I’m writing some follow-up notes to the places we visited on our tour, so (of course) I’m curious to know what the postal mail addresses are for these locations.
Here are the sites for the various cathedrals we visited:
If you have a spare hour or so, see if you can find the mailing addresses for the Cathedral Chapter (or other central location) of each institution on its site. The American Cathedral gets bonus points for having the address on its main page, though that’s hidden behind a useless decorative introductory screen. Christ Church was next easiest, as its address is prominently displayed on the main page for Christ Church College. Rochester Cathedral is a non-starter, and St. Paul’s simply doesn’t seem to want to divulge where one can contact the chapter — especially frustrating on as large and elaborate a site as theirs, where so many pages might possibly list a mailing address.
I know there are other ways of getting that information; I’ve worked some of them out. My point is that it’s quite bizarre that so important and so small a bit of information is so difficult (in some cases, impossible) to find on the web sites of such prominent cultural institutions.
Posted by AKMA at August 25, 2003 10:10 AM | TrackBack
Its not just cultural institutions! For my job before seminary, I frequently had to call admissions departments and career centers at other universities – it sometimes took six or seven screens before I could an address or phone number!
Posted by: Susie at August 25, 2003 12:10 PM
This is not just a cathedral problem, nor just a postal address problem.

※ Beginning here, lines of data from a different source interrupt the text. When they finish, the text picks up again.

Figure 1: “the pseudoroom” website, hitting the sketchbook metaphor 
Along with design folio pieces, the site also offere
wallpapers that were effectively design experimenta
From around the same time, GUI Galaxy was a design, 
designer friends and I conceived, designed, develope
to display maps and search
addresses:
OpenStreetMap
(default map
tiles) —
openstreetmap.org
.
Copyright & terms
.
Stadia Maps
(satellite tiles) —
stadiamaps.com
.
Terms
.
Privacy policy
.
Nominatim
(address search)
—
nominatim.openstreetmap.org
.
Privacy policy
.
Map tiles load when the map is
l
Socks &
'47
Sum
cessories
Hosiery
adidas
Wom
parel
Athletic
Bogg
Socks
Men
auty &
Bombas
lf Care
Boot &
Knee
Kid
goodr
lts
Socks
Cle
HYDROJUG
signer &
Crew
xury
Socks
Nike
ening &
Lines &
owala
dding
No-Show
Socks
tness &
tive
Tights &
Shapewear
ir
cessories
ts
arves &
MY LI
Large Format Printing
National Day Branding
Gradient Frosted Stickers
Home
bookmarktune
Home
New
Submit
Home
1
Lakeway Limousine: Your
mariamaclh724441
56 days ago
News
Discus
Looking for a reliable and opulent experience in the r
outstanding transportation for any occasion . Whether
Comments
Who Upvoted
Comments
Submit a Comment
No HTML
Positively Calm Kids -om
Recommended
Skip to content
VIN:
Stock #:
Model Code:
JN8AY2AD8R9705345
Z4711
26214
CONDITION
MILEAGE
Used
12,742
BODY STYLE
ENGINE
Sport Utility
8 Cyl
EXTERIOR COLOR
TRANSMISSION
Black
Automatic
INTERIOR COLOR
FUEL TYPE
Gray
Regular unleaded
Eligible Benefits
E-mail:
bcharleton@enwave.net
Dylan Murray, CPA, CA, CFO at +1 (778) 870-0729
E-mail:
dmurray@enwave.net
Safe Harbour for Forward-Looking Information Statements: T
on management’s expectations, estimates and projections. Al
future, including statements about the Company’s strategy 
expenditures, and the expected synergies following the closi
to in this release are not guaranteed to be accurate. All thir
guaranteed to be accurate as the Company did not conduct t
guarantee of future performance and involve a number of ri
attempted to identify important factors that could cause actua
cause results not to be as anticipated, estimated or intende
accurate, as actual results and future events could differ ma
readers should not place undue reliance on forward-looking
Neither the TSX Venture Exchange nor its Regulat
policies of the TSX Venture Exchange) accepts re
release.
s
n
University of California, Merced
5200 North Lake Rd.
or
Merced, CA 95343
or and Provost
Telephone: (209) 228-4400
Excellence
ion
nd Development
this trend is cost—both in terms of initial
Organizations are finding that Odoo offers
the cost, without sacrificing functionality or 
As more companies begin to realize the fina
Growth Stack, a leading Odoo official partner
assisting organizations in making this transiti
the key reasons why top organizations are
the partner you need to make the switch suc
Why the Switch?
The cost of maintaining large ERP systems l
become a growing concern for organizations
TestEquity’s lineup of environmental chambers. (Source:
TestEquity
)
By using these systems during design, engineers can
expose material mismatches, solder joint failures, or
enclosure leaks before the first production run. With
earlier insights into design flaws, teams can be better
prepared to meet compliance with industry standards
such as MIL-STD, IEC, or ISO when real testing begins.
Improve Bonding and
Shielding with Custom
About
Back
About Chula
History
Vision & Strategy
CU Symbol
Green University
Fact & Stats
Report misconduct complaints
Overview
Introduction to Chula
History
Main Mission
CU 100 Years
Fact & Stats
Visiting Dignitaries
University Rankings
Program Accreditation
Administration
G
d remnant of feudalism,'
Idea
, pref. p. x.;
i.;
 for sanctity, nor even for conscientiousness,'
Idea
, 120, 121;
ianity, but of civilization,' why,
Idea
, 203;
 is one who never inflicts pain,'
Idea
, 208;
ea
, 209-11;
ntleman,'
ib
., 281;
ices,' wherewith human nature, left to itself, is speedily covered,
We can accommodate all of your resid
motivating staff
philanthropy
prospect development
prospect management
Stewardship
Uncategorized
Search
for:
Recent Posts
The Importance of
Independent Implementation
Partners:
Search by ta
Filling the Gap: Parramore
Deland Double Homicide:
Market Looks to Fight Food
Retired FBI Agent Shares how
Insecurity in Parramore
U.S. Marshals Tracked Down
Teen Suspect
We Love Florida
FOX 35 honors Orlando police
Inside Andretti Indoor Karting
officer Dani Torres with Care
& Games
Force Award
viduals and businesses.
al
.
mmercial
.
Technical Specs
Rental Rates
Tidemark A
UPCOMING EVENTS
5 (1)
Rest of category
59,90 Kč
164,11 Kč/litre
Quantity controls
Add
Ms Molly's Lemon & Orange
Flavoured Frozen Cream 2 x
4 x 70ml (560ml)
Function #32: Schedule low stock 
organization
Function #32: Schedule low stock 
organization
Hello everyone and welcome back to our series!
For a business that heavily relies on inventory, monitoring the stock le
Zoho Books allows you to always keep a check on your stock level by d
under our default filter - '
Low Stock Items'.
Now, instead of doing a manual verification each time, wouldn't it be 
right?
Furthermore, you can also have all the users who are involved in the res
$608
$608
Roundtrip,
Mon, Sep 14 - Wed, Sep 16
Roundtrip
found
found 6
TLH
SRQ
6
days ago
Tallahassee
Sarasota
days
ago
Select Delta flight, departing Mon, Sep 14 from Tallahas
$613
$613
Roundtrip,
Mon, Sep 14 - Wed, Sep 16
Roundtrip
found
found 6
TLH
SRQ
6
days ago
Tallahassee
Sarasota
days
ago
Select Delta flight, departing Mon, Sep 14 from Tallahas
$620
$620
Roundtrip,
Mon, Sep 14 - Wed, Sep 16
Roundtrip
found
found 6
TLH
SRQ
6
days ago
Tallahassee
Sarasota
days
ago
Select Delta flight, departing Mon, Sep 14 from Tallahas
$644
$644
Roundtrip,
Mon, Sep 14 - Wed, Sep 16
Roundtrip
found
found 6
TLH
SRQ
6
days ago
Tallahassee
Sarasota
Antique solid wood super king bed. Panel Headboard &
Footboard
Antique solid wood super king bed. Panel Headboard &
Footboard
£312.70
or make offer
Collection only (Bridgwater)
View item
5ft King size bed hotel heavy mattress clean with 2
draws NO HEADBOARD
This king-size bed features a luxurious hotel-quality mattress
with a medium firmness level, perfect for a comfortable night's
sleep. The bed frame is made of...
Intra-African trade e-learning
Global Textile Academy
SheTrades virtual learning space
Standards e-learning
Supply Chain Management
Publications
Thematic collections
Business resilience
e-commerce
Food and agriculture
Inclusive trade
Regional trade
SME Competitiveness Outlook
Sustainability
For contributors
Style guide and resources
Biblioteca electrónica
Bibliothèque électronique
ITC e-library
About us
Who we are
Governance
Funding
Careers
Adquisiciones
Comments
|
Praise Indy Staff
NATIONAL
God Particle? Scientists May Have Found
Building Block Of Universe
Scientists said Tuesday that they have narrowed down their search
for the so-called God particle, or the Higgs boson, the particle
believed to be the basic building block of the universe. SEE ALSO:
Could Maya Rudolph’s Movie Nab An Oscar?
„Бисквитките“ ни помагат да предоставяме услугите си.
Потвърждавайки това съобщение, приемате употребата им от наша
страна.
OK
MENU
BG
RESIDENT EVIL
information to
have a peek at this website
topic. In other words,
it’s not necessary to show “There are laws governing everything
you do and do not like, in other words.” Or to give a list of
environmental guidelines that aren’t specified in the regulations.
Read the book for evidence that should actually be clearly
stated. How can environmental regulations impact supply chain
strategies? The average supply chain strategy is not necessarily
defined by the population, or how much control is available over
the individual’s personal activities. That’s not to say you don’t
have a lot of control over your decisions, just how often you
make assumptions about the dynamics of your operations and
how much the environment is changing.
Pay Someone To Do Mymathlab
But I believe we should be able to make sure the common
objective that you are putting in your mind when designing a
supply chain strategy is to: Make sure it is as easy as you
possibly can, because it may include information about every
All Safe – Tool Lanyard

Try finding out how to contact anybody at all at Lambeth Palace from www.archbishopofcanterbury.org for example.
I would suggest that not providing email addresses or telephone numbers is a greater sin of omission than not providing postal addresses.
Posted by: Simon at August 25, 2003 03:42 PM
What up, AKMA? No link to Westminster Cathedral?
Posted by: Dennis at August 27, 2003 05:31 PM
A common sin of the web-centric – forgetting that outside the net there is a real brick-and-mortar world with real people in it.